Australia has moved into second position, behind the United Kingdom and ahead of the United States, in the World Economic Forum’s ranking of global financial centres.
The forum released its second annual Financial Development Report on Friday, ranking 55 of the world’s leading financial systems and capital markets.
The forum said global financial centres still led the rankings, but the effects of the global financial crisis had pulled down most countries’ scores compared to last year.
“The United Kingdom, buoyed by the relative strength of its banking and non-banking financial activities, claimed the index’s top spot from the United States, which slipped to third position behind Australia largely due to poorer financial stability scores and a weakened banking sector,” the forum said.
Australia rose to second place in 2009, from 11th in 2008 and was the only country in the top five to record a rise in its score.
Financial Services Minister Chris Bowen welcomed the ranking, saying it would help the nation’s push to become Asia’s financial services hub.
“The Rudd government has policy of promoting Australia as the financial services hub for Asia for sometime and this report shows that we have a considerable advantage to build on,” Mr Bowen told reporters in Sydney.
The top five in descending order were the United Kingdom (3rd in 2008); Australia (11th in 2008); the United States (1st in 2008); Singapore (10th in 2008); and Hong Kong (8th in 2008).
“Australia showed particular strength this year, a trend that is echoed in many Asia Pacific economies,” the forum said.

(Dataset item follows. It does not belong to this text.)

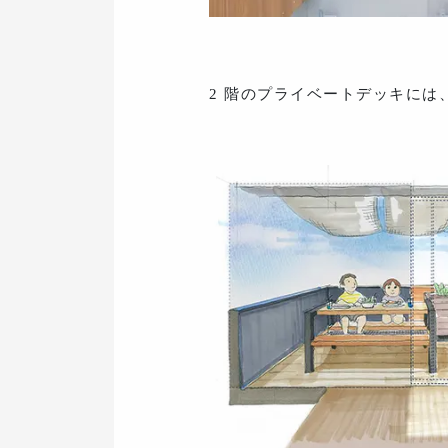
2 階のプライベートデッキに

The efficiency of Australia’s banks, the stability of the banking system and a low risk of sovereign debt crisis underpinned a relatively high degree of financial stability.
The rankings were based on more than 120 variables covering institutional and business environments, financial stability and the size and depth of capital markets.
The forum said the breadth of factors covered in the report meant that countries with high financial instability scores, like the UK and the US, still could achieve a high relative ranking in the index due to other strengths.
Finance Industry Council of Australia chairman Duncan Fairweather said the “excellent” result showed the strength of the Australian financial system and its resilience in the face of the unprecedented global financial crisis.
“The second place ranking highlights the need for the financial services sector and the government to continue to work hand-in-hand on stgeloping Australia as a global financial services centre.”